### [YOUR INSTRUCTIONS]
Your job is to transcribe all the records that follow, excluding any pictures.

---------------

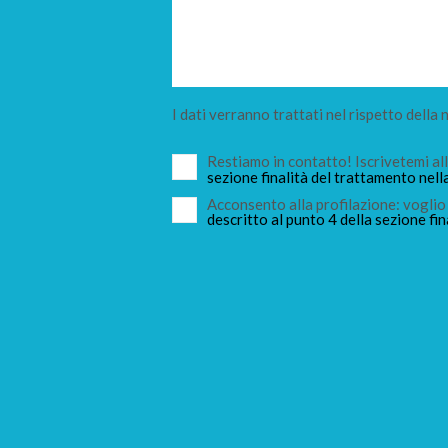
I dati verranno trattati nel rispetto della
Restiamo in contatto! Iscrivetemi a
sezione finalità del trattamento nell
Acconsento alla profilazione: voglio 
descritto al punto 4 della sezione fin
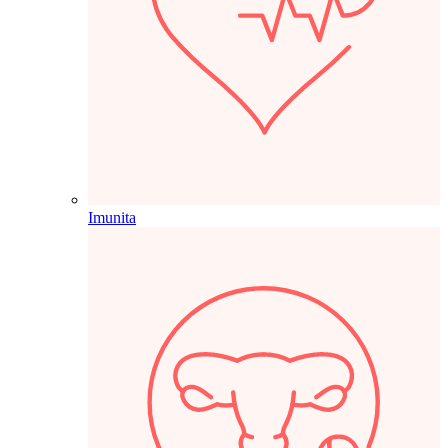
Imunita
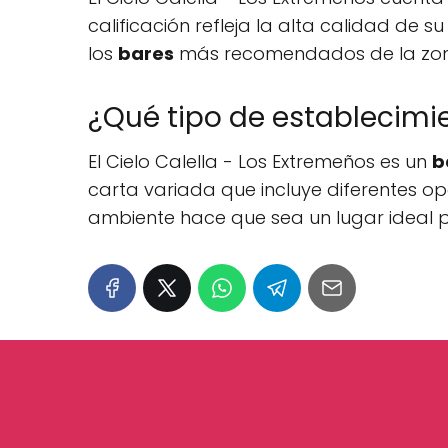
calificación refleja la alta calidad de 
los
bares
más recomendados de la zon
¿Qué tipo de establecimie
El Cielo Calella - Los Extremeños es un
b
carta variada que incluye diferentes op
ambiente hace que sea un lugar ideal p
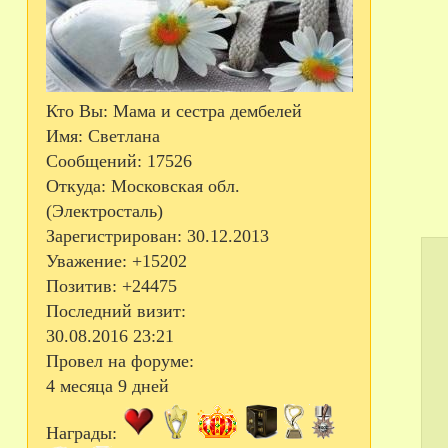
Кто Вы:
Мама и сестра дембелей
Имя:
Светлана
Сообщений:
17526
Откуда:
Московская обл.
(Электросталь)
Зарегистрирован
: 30.12.2013
Уважение:
+15202
Позитив:
+24475
Последний визит:
30.08.2016 23:21
Провел на форуме:
4 месяца 9 дней
Награды:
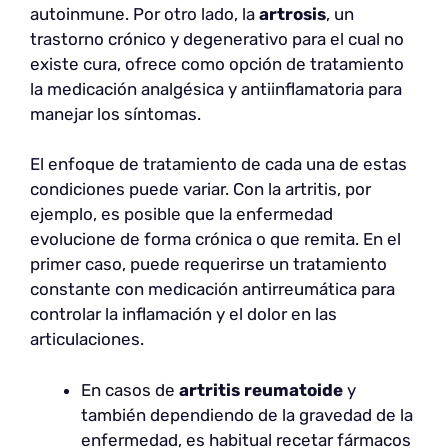
autoinmune. Por otro lado, la
artrosis
, un
trastorno crónico y degenerativo para el cual no
existe cura, ofrece como opción de tratamiento
la medicación analgésica y antiinflamatoria para
manejar los síntomas.
El enfoque de tratamiento de cada una de estas
condiciones puede variar. Con la artritis, por
ejemplo, es posible que la enfermedad
evolucione de forma crónica o que remita. En el
primer caso, puede requerirse un tratamiento
constante con medicación antirreumática para
controlar la inflamación y el dolor en las
articulaciones.
En casos de
artritis reumatoide
y
también dependiendo de la gravedad de la
enfermedad, es habitual recetar fármacos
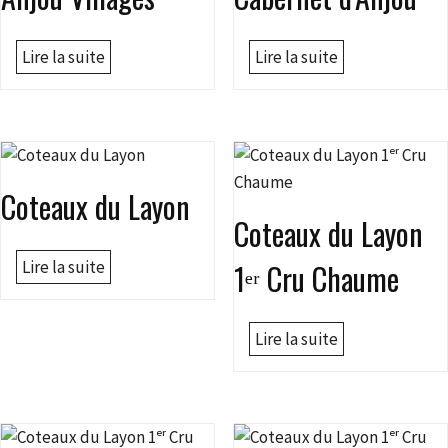
Lire la suite
Lire la suite
Coteaux du Layon
Coteaux du Layon
Lire la suite
1ᵉʳ Cru Chaume
Lire la suite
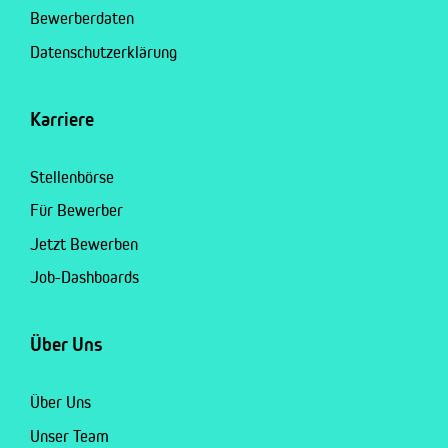
Bewerberdaten
Datenschutzerklärung
Karriere
Stellenbörse
Für Bewerber
Jetzt Bewerben
Job-Dashboards
Über Uns
Über Uns
Unser Team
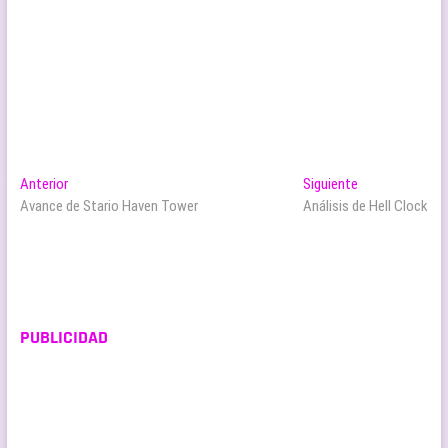
Navegación
Entrada
Entrada
Anterior
Siguiente
anterior:
siguiente:
Avance de Stario Haven Tower
Análisis de Hell Clock
de
entradas
PUBLICIDAD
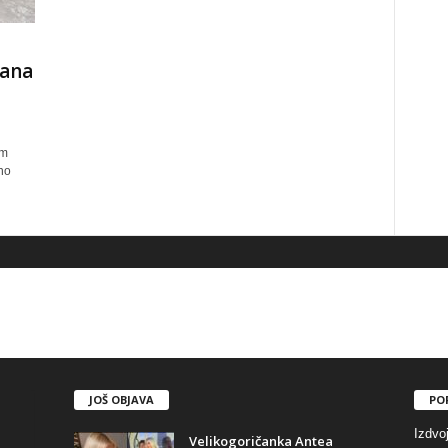
mana
im
no
JOŠ OBJAVA
PO
Izdvo
Velikogoričanka Antea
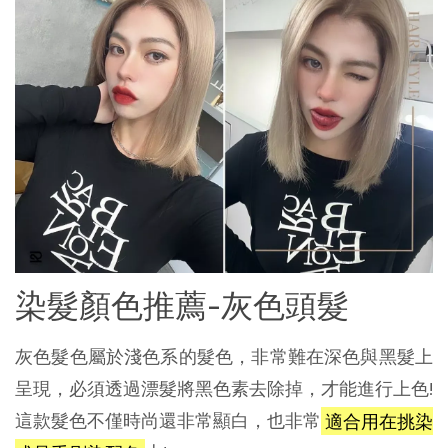
染髮顏色推薦-灰色頭髮
灰色髮色屬於淺色系的髮色，非常難在深色與黑髮上
呈現，必須透過漂髮將黑色素去除掉，才能進行上色!
這款髮色不僅時尚還非常顯白，也非常
適合用在挑染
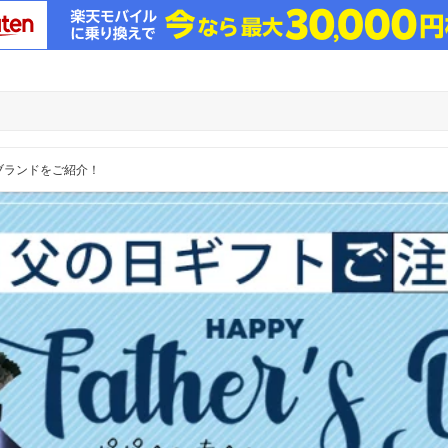
ブランドをご紹介！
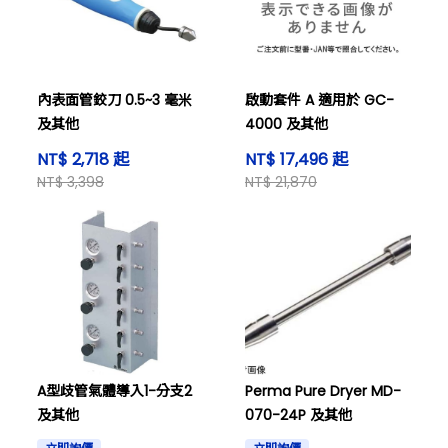
內表面管鉸刀 0.5~3 毫米
啟動套件 A 適用於 GC-
及其他
4000 及其他
NT$ 2,718 起
NT$ 17,496 起
NT$ 3,398
NT$ 21,870
A型歧管氣體導入1-分支2
Perma Pure Dryer MD-
及其他
070-24P 及其他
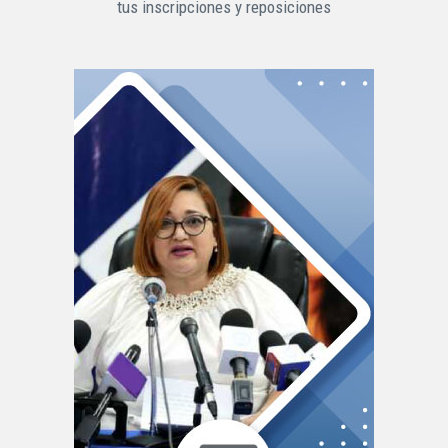
tus inscripciones y reposiciones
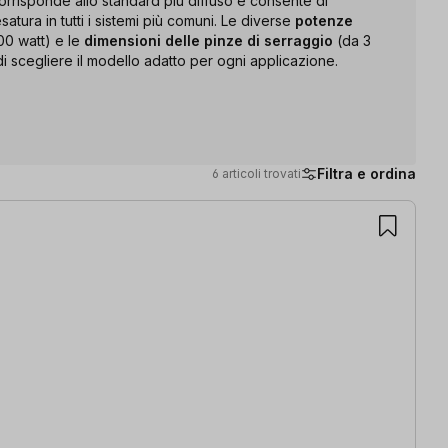
rrisponde allo standard più diffuso e consente di
resatura in tutti i sistemi più comuni. Le diverse
potenze
00 watt) e le
dimensioni delle pinze di serraggio
(da 3
 scegliere il modello adatto per ogni applicazione.
Filtra e ordina
6 articoli trovati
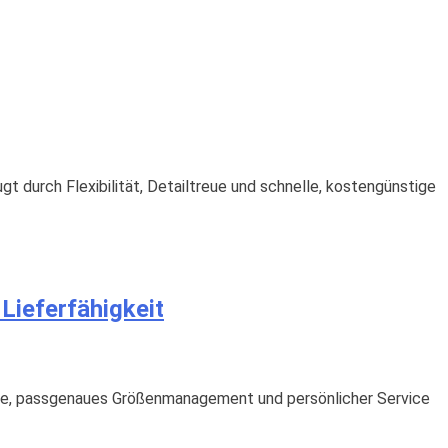
gt durch Flexibilität, Detailtreue und schnelle, kostengünstige
 Lieferfähigkeit
gabe, passgenaues Größenmanagement und persönlicher Service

---------------

### [FINAL ANSWER]
I dati verranno trattati nel rispetto della
Restiamo in contatto! Iscrivetemi a
sezione finalità del trattamento nell
Acconsento alla profilazione: voglio 
descritto al punto 4 della sezione fin
Imunita
calificación refleja la alta calidad de 
los
bares
más recomendados de la zon
¿Qué tipo de establecimie
El Cielo Calella - Los Extremeños es un
b
carta variada que incluye diferentes op
ambiente hace que sea un lugar ideal p
Кто Вы:
Мама и сестра дембелей
Имя:
Светлана
Сообщений:
17526
Откуда:
Московская обл.
(Электросталь)
Зарегистрирован
: 30.12.2013
Уважение:
+15202
Позитив:
+24475
Последний визит:
30.08.2016 23:21
Провел на форуме:
4 месяца 9 дней
Награды:
autoinmune. Por otro lado, la
artrosis
, un
trastorno crónico y degenerativo para el cual no
existe cura, ofrece como opción de tratamiento
la medicación analgésica y antiinflamatoria para
manejar los síntomas.
El enfoque de tratamiento de cada una de estas
condiciones puede variar. Con la artritis, por
ejemplo, es posible que la enfermedad
evolucione de forma crónica o que remita. En el
primer caso, puede requerirse un tratamiento
constante con medicación antirreumática para
controlar la inflamación y el dolor en las
articulaciones.
En casos de
artritis reumatoide
y
también dependiendo de la gravedad de la
enfermedad, es habitual recetar fármacos
Lire la suite
Lire la suite
Coteaux du Layon
Coteaux du Layon
Lire la suite
1ᵉʳ Cru Chaume
Lire la suite
Bewerberdaten
Datenschutzerklärung
Karriere
Stellenbörse
Für Bewerber
Jetzt Bewerben
Job-Dashboards
Über Uns
Über Uns
Unser Team
Navegación
Entrada
Entrada
Anterior
Siguiente
anterior:
siguiente:
Avance de Stario Haven Tower
Análisis de Hell Clock
de
entradas
PUBLICIDAD
mana
im
no
JOŠ OBJAVA
PO
Izdvo
Velikogoričanka Antea
染髮顏色推薦-灰色頭髮
灰色髮色屬於淺色系的髮色，非常難在深色與黑髮上
呈現，必須透過漂髮將黑色素去除掉，才能進行上色!
這款髮色不僅時尚還非常顯白，也非常
適合用在挑染
ブランドをご紹介！
內表面管鉸刀 0.5~3 毫米
啟動套件 A 適用於 GC-
及其他
4000 及其他
NT$ 2,718 起
NT$ 17,496 起
NT$ 3,398
NT$ 21,870
A型歧管氣體導入1-分支2
Perma Pure Dryer MD-
及其他
070-24P 及其他
tus inscripciones y reposiciones
rrisponde allo standard più diffuso e consente di
resatura in tutti i sistemi più comuni. Le diverse
potenze
00 watt) e le
dimensioni delle pinze di serraggio
(da 3
 scegliere il modello adatto per ogni applicazione.
Filtra e ordina
6 articoli trovati
gt durch Flexibilität, Detailtreue und schnelle, kostengünstige
 Lieferfähigkeit
gabe, passgenaues Größenmanagement und persönlicher Service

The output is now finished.